🐼 Pandas
Data Cleaning
Data cleaning handles missing values (NaN), duplicates, type conversions, and outliers. Essential preprocessing step before any analysis or ML model training.
● Intermediate
📖 Based on: Python for Data Analysis — Wes McKinney, Data Science and Analytics with Python
📋 Table of Contents
1 · Core Concepts
Data cleaning handles missing values (NaN), duplicates, type conversions, and outliers.
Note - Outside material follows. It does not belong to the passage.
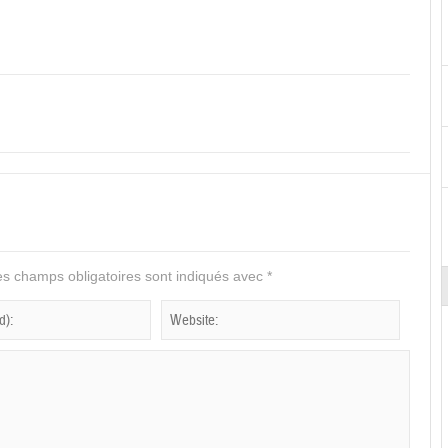
s champs obligatoires sont indiqués avec
*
Essential preprocessing step before any analysis or ML model training.
2 · Code Examples
Python
import pandas as pd import numpy as np # Example DataFrame df = pd.DataFrame({ "name": ["Alice","Bob","Charlie","Diana"], "age": [25,30,35,28], "salary": [50000,60000,70000,55000], "dept": ["Engineering","Marketing","Engineering","Marketing"] }) print(df)
▶ Output
name age salary dept0 Alice 25 50000 Engineering
1 Bob 30 60000 Marketing
2 Charlie 35 70000 Engineering
3 Diana 28 55000 Marketing
3 · Common Patterns
Textbook Insight
Pandas is built on NumPy and provides high-performance, easy-to-use data structures. The two primary structures are Series (1D) and DataFrame (2D). Always prefer vectorized operations over loops.
4 · Best Practices
Performance Tip
Use .apply() sparingly — prefer vectorized operations. Use category dtype for string columns with few unique values to save memory.